[Stored items]
--- START ---

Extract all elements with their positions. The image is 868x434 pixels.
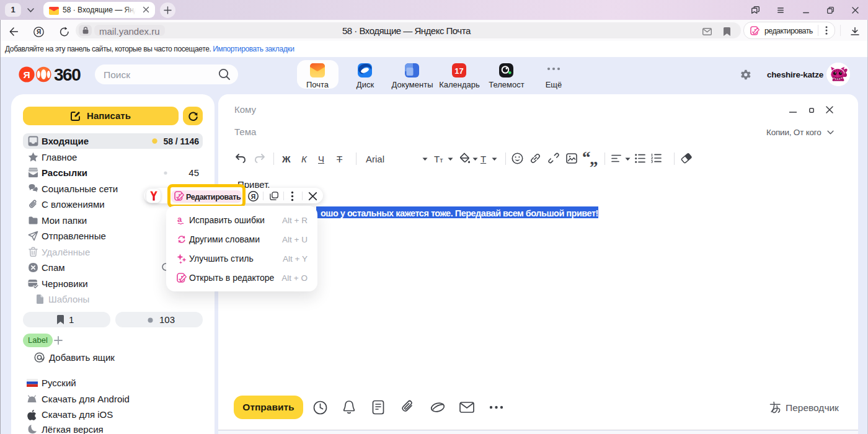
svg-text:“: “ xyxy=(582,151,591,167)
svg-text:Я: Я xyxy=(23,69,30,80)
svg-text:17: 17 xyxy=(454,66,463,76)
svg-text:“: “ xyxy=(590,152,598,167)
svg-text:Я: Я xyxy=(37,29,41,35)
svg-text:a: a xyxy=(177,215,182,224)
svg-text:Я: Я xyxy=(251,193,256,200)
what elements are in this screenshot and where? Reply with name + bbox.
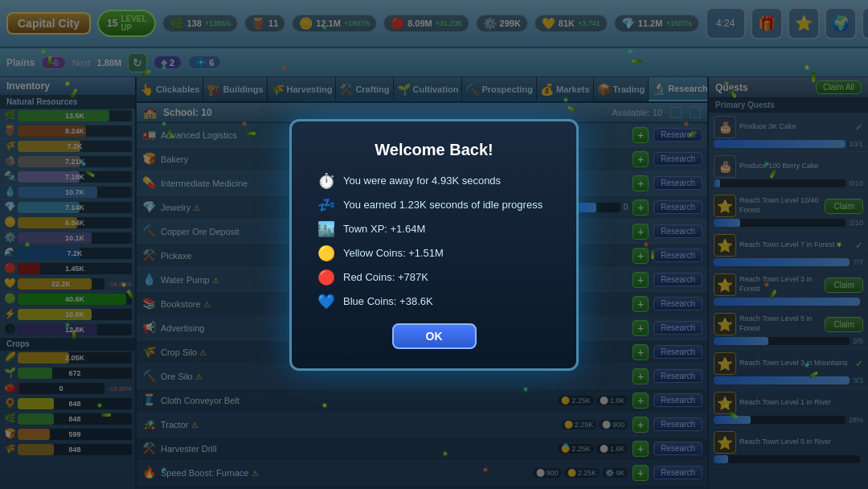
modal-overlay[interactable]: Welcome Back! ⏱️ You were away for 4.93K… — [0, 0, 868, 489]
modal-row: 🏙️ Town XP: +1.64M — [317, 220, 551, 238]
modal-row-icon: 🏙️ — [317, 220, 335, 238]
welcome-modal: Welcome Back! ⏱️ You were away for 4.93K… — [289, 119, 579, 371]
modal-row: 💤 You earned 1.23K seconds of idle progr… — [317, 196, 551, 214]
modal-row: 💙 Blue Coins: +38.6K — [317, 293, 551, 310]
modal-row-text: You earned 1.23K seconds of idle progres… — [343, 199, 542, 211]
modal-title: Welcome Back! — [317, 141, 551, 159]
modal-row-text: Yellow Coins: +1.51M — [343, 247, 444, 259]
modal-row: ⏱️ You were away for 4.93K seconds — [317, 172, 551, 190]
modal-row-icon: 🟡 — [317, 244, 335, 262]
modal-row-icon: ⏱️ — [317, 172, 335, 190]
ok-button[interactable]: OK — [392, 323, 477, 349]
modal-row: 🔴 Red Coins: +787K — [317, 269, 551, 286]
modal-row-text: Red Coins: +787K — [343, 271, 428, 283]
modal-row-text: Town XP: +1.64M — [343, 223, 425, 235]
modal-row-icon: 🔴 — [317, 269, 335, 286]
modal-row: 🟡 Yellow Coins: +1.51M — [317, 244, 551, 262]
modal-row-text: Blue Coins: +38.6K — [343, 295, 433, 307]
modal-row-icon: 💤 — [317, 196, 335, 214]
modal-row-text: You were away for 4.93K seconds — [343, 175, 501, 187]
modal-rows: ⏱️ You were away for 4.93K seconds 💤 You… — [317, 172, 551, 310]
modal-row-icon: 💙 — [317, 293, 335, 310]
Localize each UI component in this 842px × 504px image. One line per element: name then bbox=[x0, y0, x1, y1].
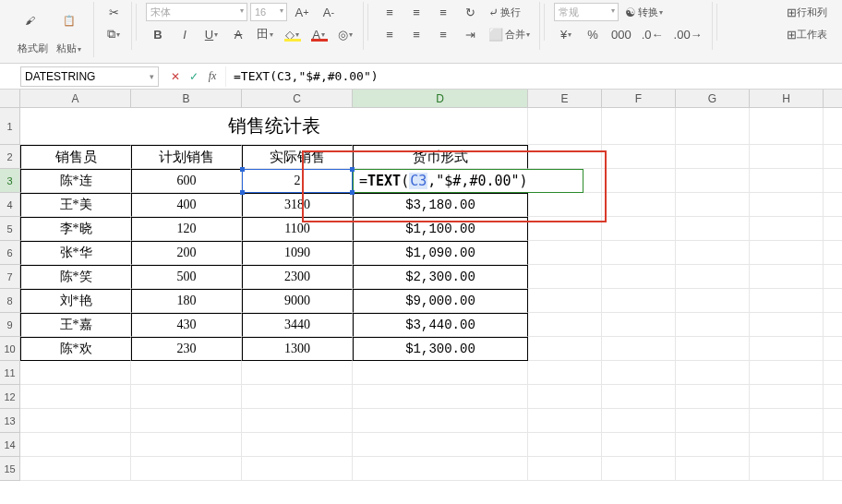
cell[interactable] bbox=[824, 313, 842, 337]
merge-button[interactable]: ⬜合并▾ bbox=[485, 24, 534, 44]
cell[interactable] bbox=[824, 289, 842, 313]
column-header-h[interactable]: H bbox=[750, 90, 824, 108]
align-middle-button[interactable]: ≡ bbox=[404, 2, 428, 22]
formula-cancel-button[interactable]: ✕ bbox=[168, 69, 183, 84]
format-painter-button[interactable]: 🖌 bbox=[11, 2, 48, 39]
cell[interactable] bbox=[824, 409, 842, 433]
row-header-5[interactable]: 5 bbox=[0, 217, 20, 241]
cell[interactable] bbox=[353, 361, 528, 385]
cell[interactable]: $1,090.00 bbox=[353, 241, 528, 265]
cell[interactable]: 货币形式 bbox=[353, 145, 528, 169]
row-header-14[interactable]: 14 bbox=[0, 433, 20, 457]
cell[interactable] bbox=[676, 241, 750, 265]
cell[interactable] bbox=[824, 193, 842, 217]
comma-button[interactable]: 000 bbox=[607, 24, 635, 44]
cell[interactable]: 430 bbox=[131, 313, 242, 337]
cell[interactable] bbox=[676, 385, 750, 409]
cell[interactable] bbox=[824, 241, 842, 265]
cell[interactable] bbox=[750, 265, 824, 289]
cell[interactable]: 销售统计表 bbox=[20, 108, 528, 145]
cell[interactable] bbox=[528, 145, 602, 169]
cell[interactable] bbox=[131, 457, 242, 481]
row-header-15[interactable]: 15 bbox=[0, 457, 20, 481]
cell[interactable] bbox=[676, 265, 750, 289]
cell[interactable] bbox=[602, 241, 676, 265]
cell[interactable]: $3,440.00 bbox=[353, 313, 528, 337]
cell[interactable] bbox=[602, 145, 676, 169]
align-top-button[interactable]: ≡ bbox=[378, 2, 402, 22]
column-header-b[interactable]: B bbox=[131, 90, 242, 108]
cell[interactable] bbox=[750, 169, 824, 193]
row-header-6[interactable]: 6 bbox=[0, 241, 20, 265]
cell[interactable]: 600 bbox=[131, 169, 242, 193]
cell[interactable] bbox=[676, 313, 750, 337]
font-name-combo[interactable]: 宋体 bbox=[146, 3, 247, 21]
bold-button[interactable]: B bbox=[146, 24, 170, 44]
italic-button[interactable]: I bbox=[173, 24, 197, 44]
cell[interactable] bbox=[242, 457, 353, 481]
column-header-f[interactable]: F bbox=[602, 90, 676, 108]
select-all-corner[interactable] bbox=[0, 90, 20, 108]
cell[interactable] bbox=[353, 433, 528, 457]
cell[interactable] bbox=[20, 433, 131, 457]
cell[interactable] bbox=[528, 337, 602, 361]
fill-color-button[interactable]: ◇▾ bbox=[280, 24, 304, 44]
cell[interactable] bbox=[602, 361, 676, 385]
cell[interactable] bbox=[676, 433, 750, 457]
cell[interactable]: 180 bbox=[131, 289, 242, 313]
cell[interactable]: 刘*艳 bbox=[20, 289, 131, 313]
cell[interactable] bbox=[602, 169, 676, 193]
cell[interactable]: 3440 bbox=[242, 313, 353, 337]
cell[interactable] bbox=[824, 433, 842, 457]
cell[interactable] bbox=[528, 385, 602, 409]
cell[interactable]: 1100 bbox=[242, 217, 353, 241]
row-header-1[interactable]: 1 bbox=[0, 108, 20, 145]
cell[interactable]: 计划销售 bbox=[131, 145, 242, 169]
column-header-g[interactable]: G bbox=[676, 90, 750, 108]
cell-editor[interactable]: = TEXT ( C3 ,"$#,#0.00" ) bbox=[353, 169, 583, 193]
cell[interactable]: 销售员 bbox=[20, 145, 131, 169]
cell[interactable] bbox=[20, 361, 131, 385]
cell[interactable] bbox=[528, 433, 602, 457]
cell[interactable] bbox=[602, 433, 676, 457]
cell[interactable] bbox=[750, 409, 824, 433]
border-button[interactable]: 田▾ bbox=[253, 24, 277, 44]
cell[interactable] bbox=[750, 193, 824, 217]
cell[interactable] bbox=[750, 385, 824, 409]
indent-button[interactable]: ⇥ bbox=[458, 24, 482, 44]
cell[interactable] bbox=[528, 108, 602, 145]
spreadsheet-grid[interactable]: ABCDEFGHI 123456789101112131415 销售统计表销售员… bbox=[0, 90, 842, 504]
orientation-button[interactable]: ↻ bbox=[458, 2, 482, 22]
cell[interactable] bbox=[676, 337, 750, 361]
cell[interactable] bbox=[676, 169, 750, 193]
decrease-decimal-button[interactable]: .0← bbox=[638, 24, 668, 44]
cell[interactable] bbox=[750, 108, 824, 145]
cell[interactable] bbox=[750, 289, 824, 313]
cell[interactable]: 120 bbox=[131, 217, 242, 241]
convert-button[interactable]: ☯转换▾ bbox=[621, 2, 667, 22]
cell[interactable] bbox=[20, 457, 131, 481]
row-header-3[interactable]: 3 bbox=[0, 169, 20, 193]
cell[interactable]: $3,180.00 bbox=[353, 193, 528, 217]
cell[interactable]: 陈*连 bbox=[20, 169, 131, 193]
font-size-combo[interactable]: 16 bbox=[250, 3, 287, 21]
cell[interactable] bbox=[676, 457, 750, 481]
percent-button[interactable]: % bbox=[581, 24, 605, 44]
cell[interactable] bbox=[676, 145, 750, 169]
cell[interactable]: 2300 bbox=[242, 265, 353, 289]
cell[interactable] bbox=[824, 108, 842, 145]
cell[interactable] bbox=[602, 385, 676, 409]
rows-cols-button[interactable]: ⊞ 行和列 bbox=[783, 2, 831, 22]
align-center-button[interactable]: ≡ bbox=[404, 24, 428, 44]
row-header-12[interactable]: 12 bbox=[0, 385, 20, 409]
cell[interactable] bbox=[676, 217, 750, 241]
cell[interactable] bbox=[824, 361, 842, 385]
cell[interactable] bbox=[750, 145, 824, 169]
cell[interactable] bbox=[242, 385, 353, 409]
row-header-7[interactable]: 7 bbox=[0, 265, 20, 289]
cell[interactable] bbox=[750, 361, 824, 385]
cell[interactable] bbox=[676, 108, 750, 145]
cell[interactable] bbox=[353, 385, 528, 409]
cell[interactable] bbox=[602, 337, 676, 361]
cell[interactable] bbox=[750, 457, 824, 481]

--- END ---
--- START ---

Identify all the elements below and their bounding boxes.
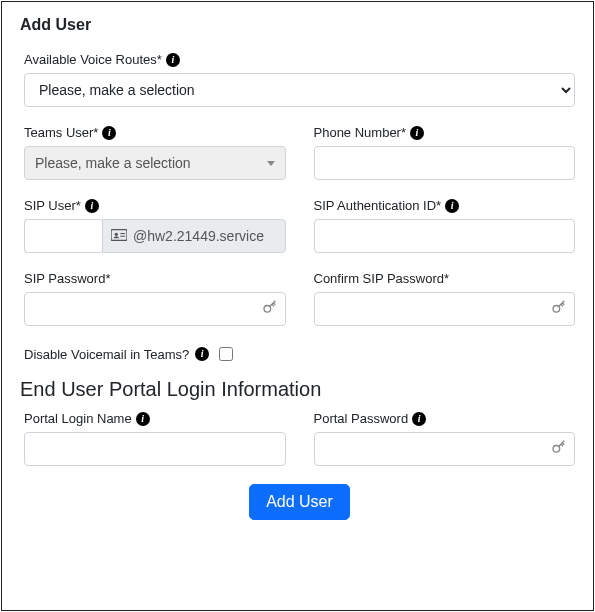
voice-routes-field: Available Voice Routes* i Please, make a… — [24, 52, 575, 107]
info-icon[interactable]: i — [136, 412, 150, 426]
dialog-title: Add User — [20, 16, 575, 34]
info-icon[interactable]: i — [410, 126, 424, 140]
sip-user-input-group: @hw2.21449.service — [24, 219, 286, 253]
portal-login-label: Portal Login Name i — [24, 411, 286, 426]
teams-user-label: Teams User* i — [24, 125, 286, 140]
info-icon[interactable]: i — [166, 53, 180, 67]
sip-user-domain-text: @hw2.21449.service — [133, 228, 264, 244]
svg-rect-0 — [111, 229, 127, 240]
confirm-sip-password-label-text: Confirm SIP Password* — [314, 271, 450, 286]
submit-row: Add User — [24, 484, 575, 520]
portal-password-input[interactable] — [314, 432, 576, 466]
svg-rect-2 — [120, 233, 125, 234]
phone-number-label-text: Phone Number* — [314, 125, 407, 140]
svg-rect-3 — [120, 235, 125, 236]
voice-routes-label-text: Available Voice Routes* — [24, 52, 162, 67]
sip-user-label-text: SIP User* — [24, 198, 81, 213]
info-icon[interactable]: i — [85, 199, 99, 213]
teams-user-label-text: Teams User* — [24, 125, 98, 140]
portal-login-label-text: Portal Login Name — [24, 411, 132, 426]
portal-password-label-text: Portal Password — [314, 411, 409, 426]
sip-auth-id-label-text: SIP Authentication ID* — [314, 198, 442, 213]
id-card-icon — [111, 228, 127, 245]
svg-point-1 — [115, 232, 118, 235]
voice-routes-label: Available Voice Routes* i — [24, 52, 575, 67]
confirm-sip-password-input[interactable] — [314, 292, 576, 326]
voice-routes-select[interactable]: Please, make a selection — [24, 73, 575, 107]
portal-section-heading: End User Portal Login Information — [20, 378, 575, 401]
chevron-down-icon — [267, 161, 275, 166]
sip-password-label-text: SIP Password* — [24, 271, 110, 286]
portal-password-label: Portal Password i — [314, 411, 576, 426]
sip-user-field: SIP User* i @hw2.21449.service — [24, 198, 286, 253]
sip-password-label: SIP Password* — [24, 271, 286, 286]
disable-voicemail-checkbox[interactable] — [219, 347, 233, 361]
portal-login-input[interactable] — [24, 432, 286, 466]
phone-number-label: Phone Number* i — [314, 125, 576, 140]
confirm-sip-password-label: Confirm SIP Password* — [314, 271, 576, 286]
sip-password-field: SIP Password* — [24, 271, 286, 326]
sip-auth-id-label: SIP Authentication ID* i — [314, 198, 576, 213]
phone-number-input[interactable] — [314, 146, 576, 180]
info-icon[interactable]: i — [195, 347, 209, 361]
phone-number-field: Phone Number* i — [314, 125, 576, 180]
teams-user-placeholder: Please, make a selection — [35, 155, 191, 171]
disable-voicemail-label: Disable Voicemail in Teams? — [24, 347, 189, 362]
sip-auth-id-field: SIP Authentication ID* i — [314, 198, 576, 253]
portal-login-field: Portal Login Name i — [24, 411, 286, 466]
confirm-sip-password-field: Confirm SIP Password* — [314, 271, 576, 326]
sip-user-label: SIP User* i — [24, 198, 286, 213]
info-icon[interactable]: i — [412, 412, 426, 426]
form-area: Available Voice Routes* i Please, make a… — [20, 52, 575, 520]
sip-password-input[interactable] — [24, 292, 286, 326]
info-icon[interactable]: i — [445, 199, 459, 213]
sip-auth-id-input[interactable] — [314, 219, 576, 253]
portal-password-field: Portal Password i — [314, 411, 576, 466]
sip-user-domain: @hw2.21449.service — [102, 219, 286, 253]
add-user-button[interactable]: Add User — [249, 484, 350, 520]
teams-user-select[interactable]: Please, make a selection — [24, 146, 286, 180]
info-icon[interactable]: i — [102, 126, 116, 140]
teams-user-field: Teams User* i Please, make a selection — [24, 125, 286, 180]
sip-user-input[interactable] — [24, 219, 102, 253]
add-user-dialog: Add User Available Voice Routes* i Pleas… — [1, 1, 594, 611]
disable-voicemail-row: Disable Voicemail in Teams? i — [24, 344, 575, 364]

--- END ---

**Task instructions**: Locate the word "Yellow" in the entries, and copy every line where it is found.

**The completed task**:
modal-row-text: Yellow Coins: +1.51M — [343, 247, 444, 259]
modal-row: 🟡 Yellow Coins: +1.51M — [317, 244, 551, 262]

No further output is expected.